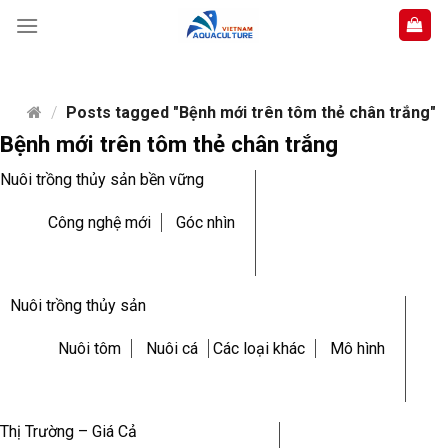
Skip
to
content
/
Posts tagged "Bệnh mới trên tôm thẻ chân trắng"
Bệnh mới trên tôm thẻ chân trắng
Nuôi trồng thủy sản bền vững
Công nghệ mới
Góc nhìn
Nuôi trồng thủy sản
Nuôi tôm
Nuôi cá
Các loại khác
Mô hình
Thị Trường – Giá Cả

→ **Exercise directions**
Give the records again exactly, pictures left out.

→ **Written answer**
Skip
to
content
/
Posts tagged "Bệnh mới trên tôm thẻ chân trắng"
Bệnh mới trên tôm thẻ chân trắng
Nuôi trồng thủy sản bền vững
Công nghệ mới
Góc nhìn
Nuôi trồng thủy sản
Nuôi tôm
Nuôi cá
Các loại khác
Mô hình
Thị Trường – Giá Cả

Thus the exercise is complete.